Collected data:
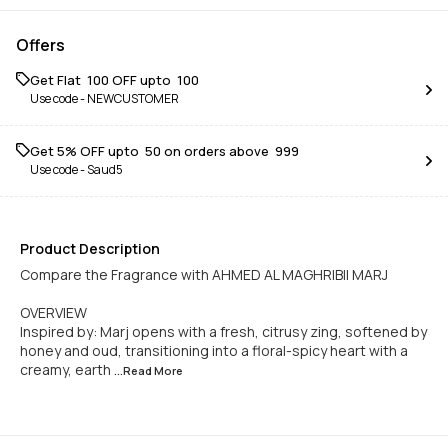
Offers
Get Flat ₹ 100 OFF upto ₹ 100
Use code -
NEWCUSTOMER
Get 5% OFF upto ₹ 50 on orders above ₹ 999
Use code -
Saud5
Product Description
Compare the Fragrance with AHMED AL MAGHRIBII MARJ
OVERVIEW
Inspired by: Marj opens with a fresh, citrusy zing, softened by
honey and oud, transitioning into a floral-spicy heart with a
creamy, earth
...Read
More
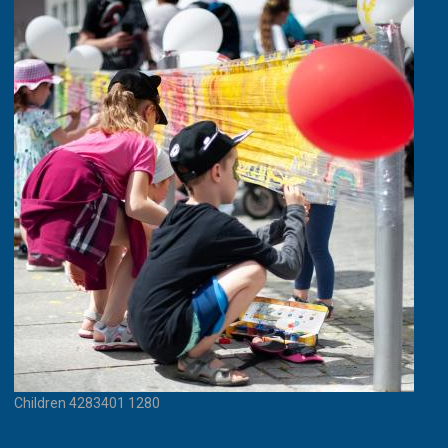
Children 4283401 1280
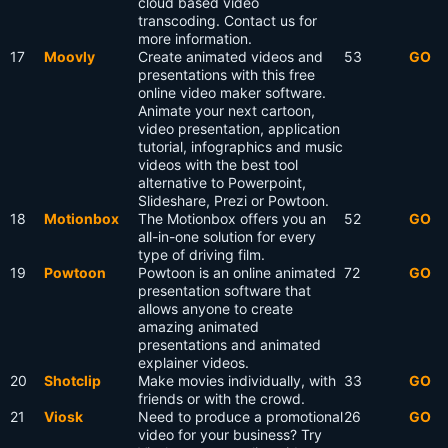
cloud based video
transcoding. Contact us for
more information.
17
Moovly
Create animated videos and
53
GO
presentations with this free
online video maker software.
Animate your next cartoon,
video presentation, application
tutorial, infographics and music
videos with the best tool
alternative to Powerpoint,
Slideshare, Prezi or Powtoon.
18
Motionbox
The Motionbox offers you an
52
GO
all-in-one solution for every
type of driving film.
19
Powtoon
Powtoon is an online animated
72
GO
presentation software that
allows anyone to create
amazing animated
presentations and animated
explainer videos.
20
Shotclip
Make movies individually, with
33
GO
friends or with the crowd.
21
Viosk
Need to produce a promotional
26
GO
video for your business? Try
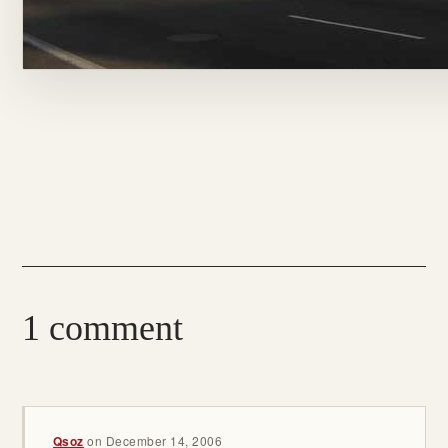
1 comment
Qsoz
on
December 14, 2006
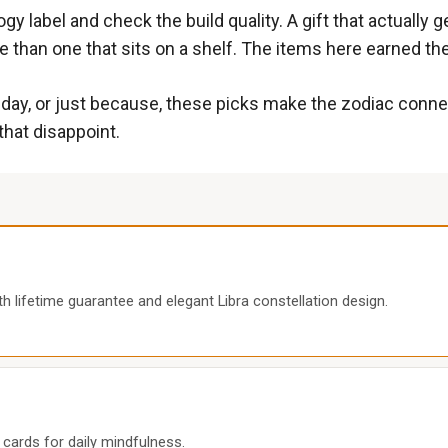
gy label and check the build quality. A gift that actually 
 than one that sits on a shelf. The items here earned the
oliday, or just because, these picks make the zodiac con
that disappoint.
 lifetime guarantee and elegant Libra constellation design.
n cards for daily mindfulness.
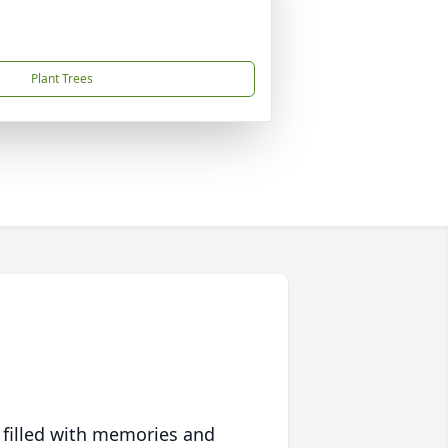
Plant Trees
 filled with memories and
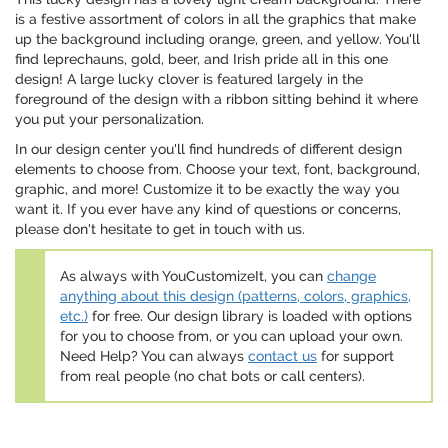
is a festive assortment of colors in all the graphics that make
up the background including orange, green, and yellow. You'll
find leprechauns, gold, beer, and Irish pride all in this one
design! A large lucky clover is featured largely in the
foreground of the design with a ribbon sitting behind it where
you put your personalization.
In our design center you'll find hundreds of different design
elements to choose from. Choose your text, font, background,
graphic, and more! Customize it to be exactly the way you
want it. If you ever have any kind of questions or concerns,
please don't hesitate to get in touch with us.
As always with YouCustomizeIt, you can
change
anything about this design (patterns, colors, graphics,
etc.)
for free. Our design library is loaded with options
for you to choose from, or you can upload your own.
Need Help? You can always
contact us
for support
from real people (no chat bots or call centers).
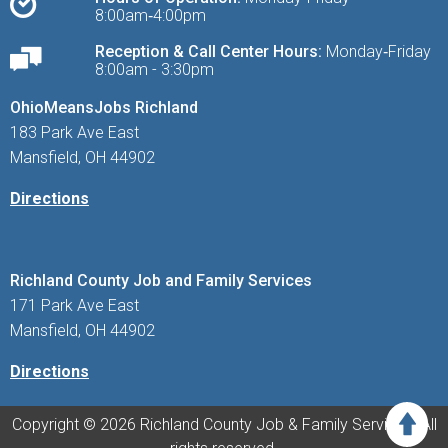
8:00am‑4:00pm
Reception & Call Center Hours:
Monday‑Friday
8:00am - 3:30pm
OhioMeansJobs Richland
183 Park Ave East
Mansfield, OH 44902
Directions
Richland County Job and Family Services
171 Park Ave East
Mansfield, OH 44902
Directions
Copyright © 2026 Richland County Job & Family Services. All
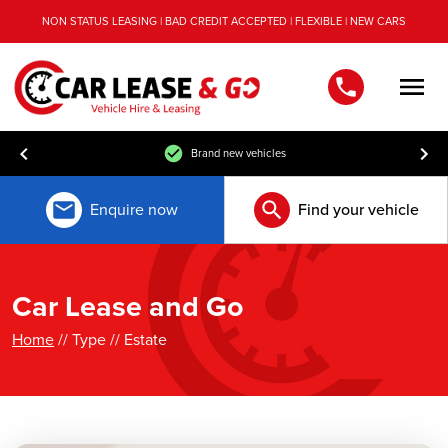
NON STATUS LEASING | BAD CREDIT ACCEPTED | FLEXIBLE | NEW CARS
Men
Brand new vehicles
Enquire now
Find your vehicle
Car Lease and Go
Home
// Type // Estate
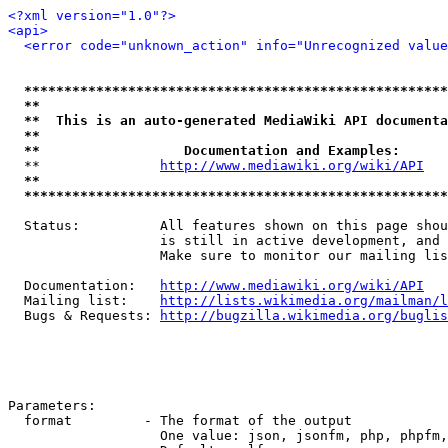
<?xml version="1.0"?>
<api>
<error code="unknown_action" info="Unrecognized value
*****************************************************
**                                                   
**  This is an auto-generated MediaWiki API documenta
**                                                   
**                  Documentation and Examples:      
  **               
http://www.mediawiki.org/wiki/API
   
**                                                   
*****************************************************
  Status:          All features shown on this page shou
                   is still in active development, and 
                   Make sure to monitor our mailing lis
  Documentation:   
http://www.mediawiki.org/wiki/API
  Mailing list:    
http://lists.wikimedia.org/mailman/l
  Bugs & Requests: 
http://bugzilla.wikimedia.org/buglis
Parameters:

  format         - The format of the output

                   One value: json, jsonfm, php, phpfm,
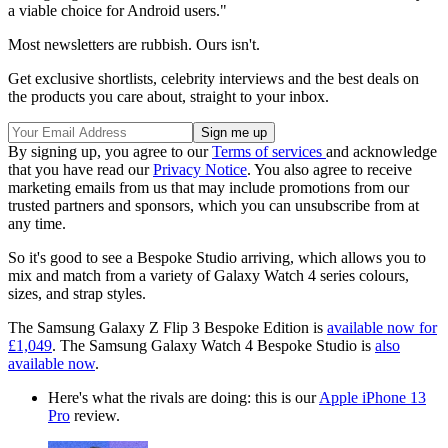
a viable choice for Android users."
Most newsletters are rubbish. Ours isn't.
Get exclusive shortlists, celebrity interviews and the best deals on
the products you care about, straight to your inbox.
By signing up, you agree to our
Terms of services
and acknowledge
that you have read our
Privacy Notice
. You also agree to receive
marketing emails from us that may include promotions from our
trusted partners and sponsors, which you can unsubscribe from at
any time.
So it's good to see a Bespoke Studio arriving, which allows you to
mix and match from a variety of Galaxy Watch 4 series colours,
sizes, and strap styles.
The Samsung Galaxy Z Flip 3 Bespoke Edition
is
available now for
£1,049
. The Samsung Galaxy Watch 4
Bespoke Studio is
also
available now
.
Here's what the rivals are doing: this is our
Apple iPhone 13
Pro
review.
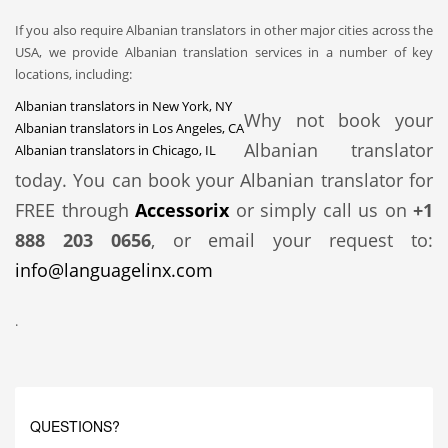
If you also require Albanian translators in other major cities across the
USA, we provide Albanian translation services in a number of key
locations, including:
Albanian translators in New York, NY
Why not book your
Albanian translators in Los Angeles, CA
Albanian translator
Albanian translators in Chicago, IL
today. You can book your Albanian translator for
FREE through
Accessorix
or simply call us on
+1
888 203 0656
, or email your request to:
info@languagelinx.com
.
QUESTIONS?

■ Requirement:
Every line above that holds "background" counts once; state the total and nothing else.

■ Your response:
2